サンタントーニオ・ダ・パードヴァ聖堂
サンタントーニオ・ダ・パードヴァ聖堂 (イタリア語: Basilica di Sant'Antonio da Padova) は、パードヴァ市民には単に「イル・サント」(il Santo) として呼ばれ、カトリック教会のバシリカ。パードヴァで最も重要な教会の一つであり、世界でも多くの来訪者が訪れる教会のひとつでもある。パードヴァの聖アントニオの聖遺物を保管している。
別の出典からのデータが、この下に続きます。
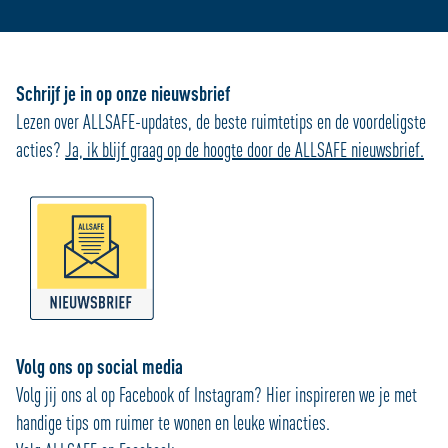
Schrijf je in op onze nieuwsbrief
Lezen over ALLSAFE-updates, de beste ruimtetips en de voordeligste
acties?
Ja, ik blijf graag op de hoogte door de ALLSAFE nieuwsbrief.
Volg ons op social media
Volg jij ons al op Facebook of Instagram? Hier inspireren we je met
handige tips om ruimer te wonen en leuke winacties.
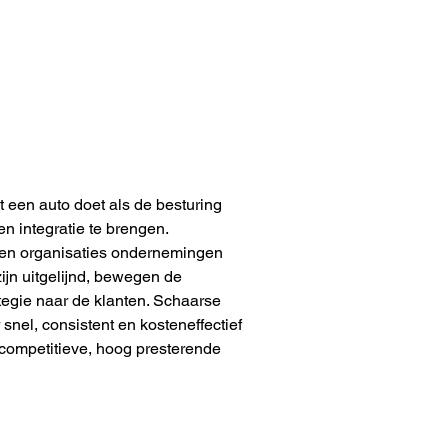
en auto doet als de besturing 
n integratie te brengen. 
zien organisaties ondernemingen 
ijn uitgelijnd, bewegen de 
tegie naar de klanten. Schaarse 
snel, consistent en kosteneffectief 
 competitieve, hoog presterende 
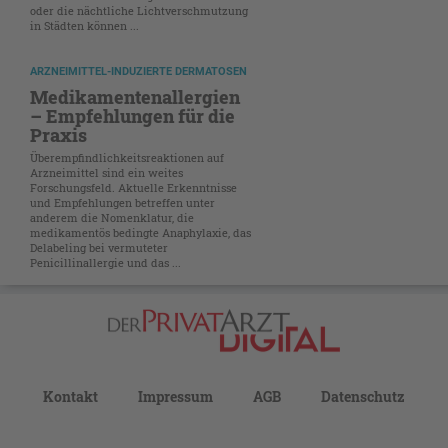
oder die nächtliche Lichtverschmutzung
in Städten können ...
ARZNEIMITTEL-INDUZIERTE DERMATOSEN
Medikamentenallergien
– Empfehlungen für die
Praxis
Überempfindlichkeitsreaktionen auf
Arzneimittel sind ein weites
Forschungsfeld. Aktuelle Erkenntnisse
und Empfehlungen betreffen unter
anderem die Nomenklatur, die
medikamentös bedingte Anaphylaxie, das
Delabeling bei vermuteter
Penicillinallergie und das ...
Kontakt
Impressum
AGB
Datenschutz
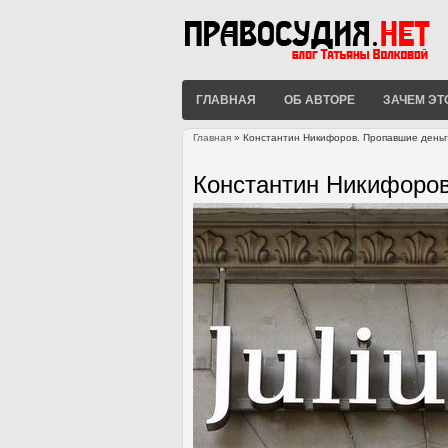
ГЛАВНАЯ
ОБ АВТОРЕ
ЗАЧЕМ ЭТ
Главная
» Константин Никифоров. Пропавшие день
Вы здесь
Константин Никифоро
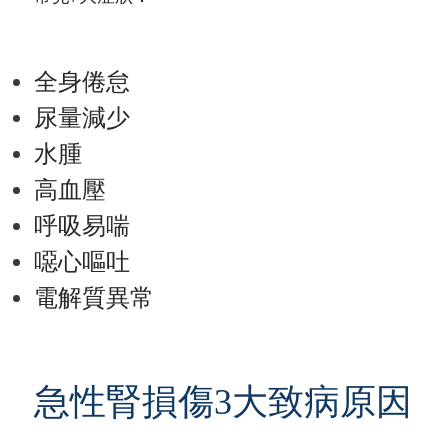
全身倦怠
尿量減少
水腫
高血壓
呼吸易喘
噁心嘔吐
電解質異常
急性腎損傷3大致病原因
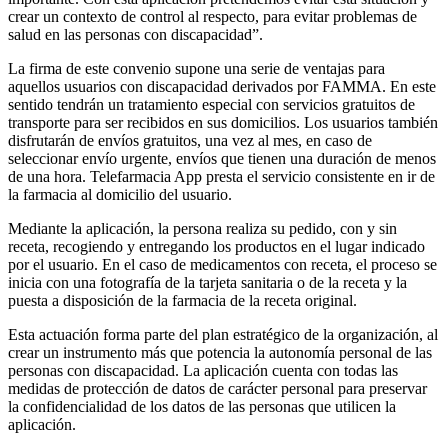
crear un contexto de control al respecto, para evitar problemas de
salud en las personas con discapacidad”.
La firma de este convenio supone una serie de ventajas para
aquellos usuarios con discapacidad derivados por FAMMA. En este
sentido tendrán un tratamiento especial con servicios gratuitos de
transporte para ser recibidos en sus domicilios. Los usuarios también
disfrutarán de envíos gratuitos, una vez al mes, en caso de
seleccionar envío urgente, envíos que tienen una duración de menos
de una hora. Telefarmacia App presta el servicio consistente en ir de
la farmacia al domicilio del usuario.
Mediante la aplicación, la persona realiza su pedido, con y sin
receta, recogiendo y entregando los productos en el lugar indicado
por el usuario. En el caso de medicamentos con receta, el proceso se
inicia con una fotografía de la tarjeta sanitaria o de la receta y la
puesta a disposición de la farmacia de la receta original.
Esta actuación forma parte del plan estratégico de la organización, al
crear un instrumento más que potencia la autonomía personal de las
personas con discapacidad. La aplicación cuenta con todas las
medidas de protección de datos de carácter personal para preservar
la confidencialidad de los datos de las personas que utilicen la
aplicación.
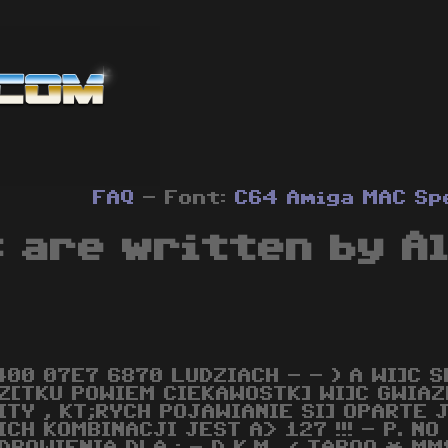
FAQ
- Font:
C64
Amiga
MAC
Sp
 are written by A
400 07E7 6870 LUDZIACH - - ) A WI]C 
Z[TKU POWIEM CIEKAWOSTK] WI]C GWIAZD
ITY , KT;RYCH POJAWIANIE SI] OPARTE 
ICH KOMBINACJI JEST A> 127 !!! - P. NO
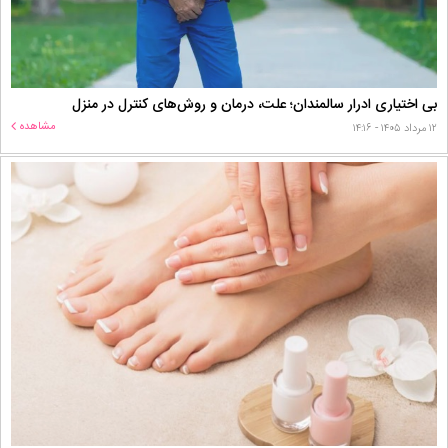
بی اختیاری ادرار سالمندان؛ علت، درمان و روش‌های کنترل در منزل
مشاهده
۱۲ مرداد ۱۴۰۵ - ۱۴:۱۶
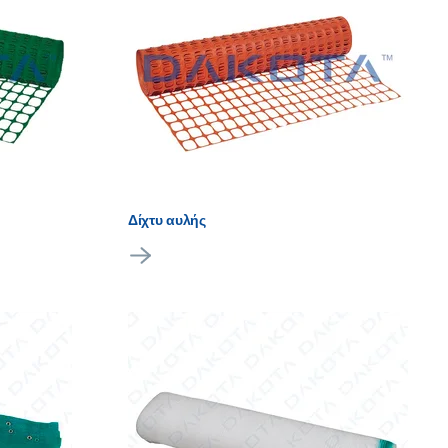
Δίχτυ αυλής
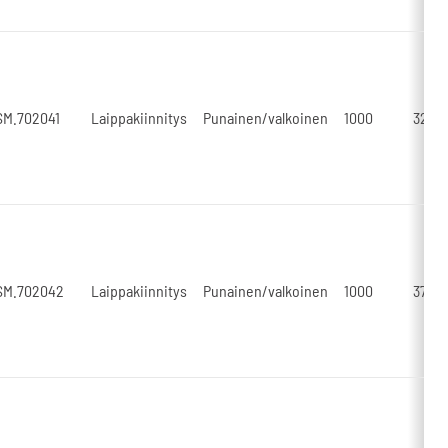
SM.702041
Laippakiinnitys
Punainen/valkoinen
1000
3250
SM.702042
Laippakiinnitys
Punainen/valkoinen
1000
3750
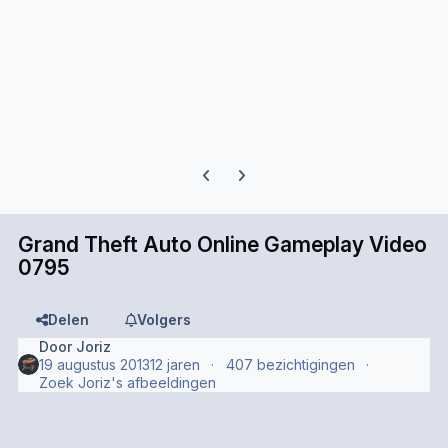
Previous carousel slide
Next carousel slide
Grand Theft Auto Online Gameplay Video
0795
Delen
Volgers
Door
Joriz
19 augustus 2013
12 jaren
407 bezichtigingen
Zoek Joriz's afbeeldingen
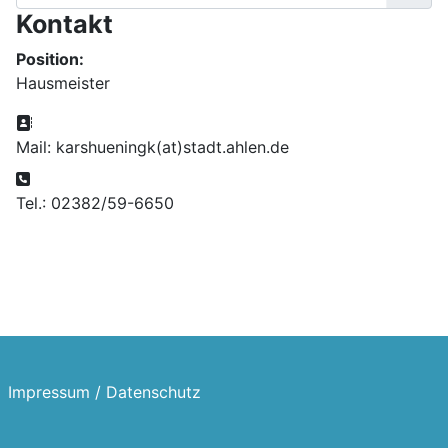
Kontakt
Position:
Hausmeister
Adresse:
Mail: karshueningk(at)stadt.ahlen.de
Telefon:
Tel.: 02382/59-6650
Impressum / Datenschutz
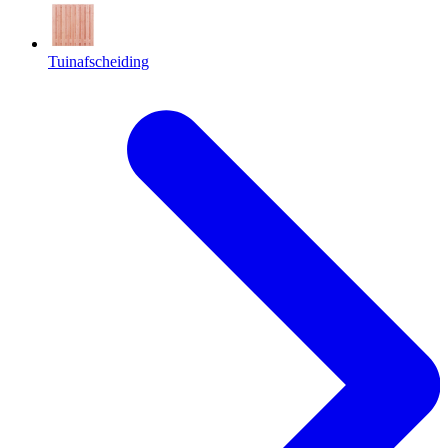
Tuinafscheiding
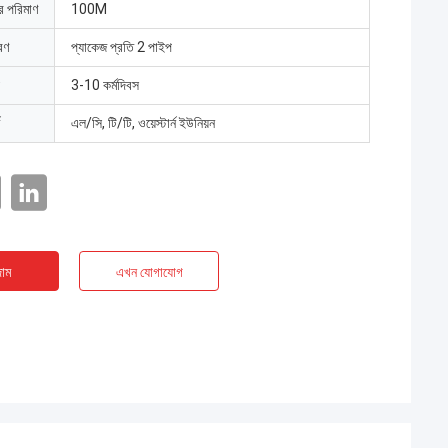
ার পরিমাণ
100M
রণ
প্যাকেজ প্রতি 2 পাইপ
3-10 কর্মদিবস
এল/সি, টি/টি, ওয়েস্টার্ন ইউনিয়ন
াম
এখন যোগাযোগ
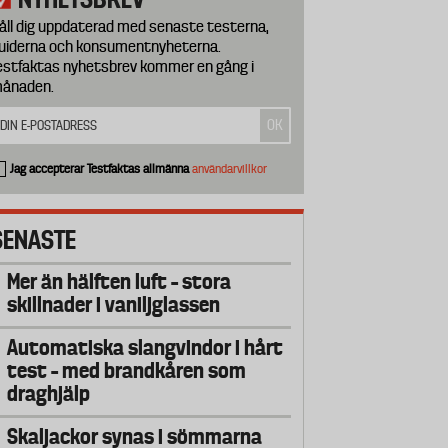
åll dig uppdaterad med senaste testerna,
uiderna och konsumentnyheterna.
estfaktas nyhetsbrev kommer en gång i
ånaden.
Jag accepterar Testfaktas allmänna
användarvillkor
SENASTE
Mer än hälften luft – stora
skillnader i vaniljglassen
Automatiska slangvindor i hårt
test – med brandkåren som
draghjälp
Skaljackor synas i sömmarna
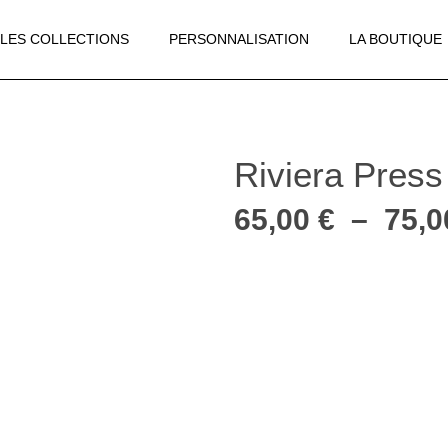
LES COLLECTIONS
PERSONNALISATION
LA BOUTIQUE
Riviera Press
65,00
€
–
75,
パードヴァの大聖堂やドゥオーモといった類の称号はない。
ロマネスクのファサード、ゴシックのアーチ、ビザンティン様式のクーポラ、イスラム美術を取り入れた鐘楼など異なる様式の完璧な調和という特徴をもち世界でもめずらしい巨大建築物となっている。
聖人の遺体は彼の願いにより彼が1229年に設立した修道院の隣にあるサンタ・マリーア「マーテル・ドミニ」小教会に葬られた。 その教会は聖堂の建設時に中心部分としてマドンナ・モーラ礼拝堂として組み入れられた。
聖堂の建設は聖アントニオの死んだ翌年の1232年には始まっていたと考えられており、完成は1310年にまで長引いた。 1394年の火事とそれによる鐘楼の崩壊により聖堂の整理のための改築は15世紀まで続いた。 15世紀の作業は回廊の増築、内陣席の再整理、新しい中庭の設置を含む。
カローナ出身のセル・マルティーノの息子である彫刻家で建築家のピエトロ・ロンバルドが29歳の1464年にルネサンス様式で彫刻した「アントニオ・ロゼッリの碑」と1467年の「ヤーコポ・パヴィーニの墓碑」が聖堂内にある。
正面の広場にはすばらしいドナテッロによるガッタメラータ騎馬像が置かれている。 ドナテッロは主祭壇や聖歌隊の囲い、ブロンズのキリストの磔刑像も作製した。 主祭壇には輪になった7聖人、聖母子、ダニエーレ、フランチェスコ、アントーニオ、ジュスティーナ、プロズドーチモ、ルドヴィーコが置かれている。
重要な部分
[編集]北翼廊
[編集]「聖人の墓」とともに礼拝堂に含まれている、聖堂のなかでも尊敬されている重要な場所のひとつ。
墓の祭壇
[編集]7段の階段のついた台座の上にある。 ティツィアーノ・アスペッティの作(1607年)で特徴的な3つの彫像、中央の聖アントーニオ、側にいるのは聖ボナヴェントゥーラとフランチェスコ会の司教となるトローナの聖ルイージがある。
祭壇の背後には、年代順に並べるとアントニオ・ミネッロ、ジョヴァンニ・ルビーノ、シルヴィオ・コジーニ、ダネーゼ・カッターネオ、ジローラモ・カンパーニャ、ヤーコポ・サンソヴィーノ、トゥッリオ・ロンバルド、ジョヴァンニ・マリーア・モスカ、ピエル・パオロ・ステッラといった16世紀の異なる彫刻家が手がけた9つの大理石の薄肉彫りがある。
芸術での引用
[編集]カルロ・マッツァクラーティの映画「聖アントニオと盗人たち」(La lingua del santo) において、二人の泥棒が聖堂に寄り忍び込んで聖アントーニオの舌聖遺物箱を盗む場面と後に買い戻しに訊ねる場面がある。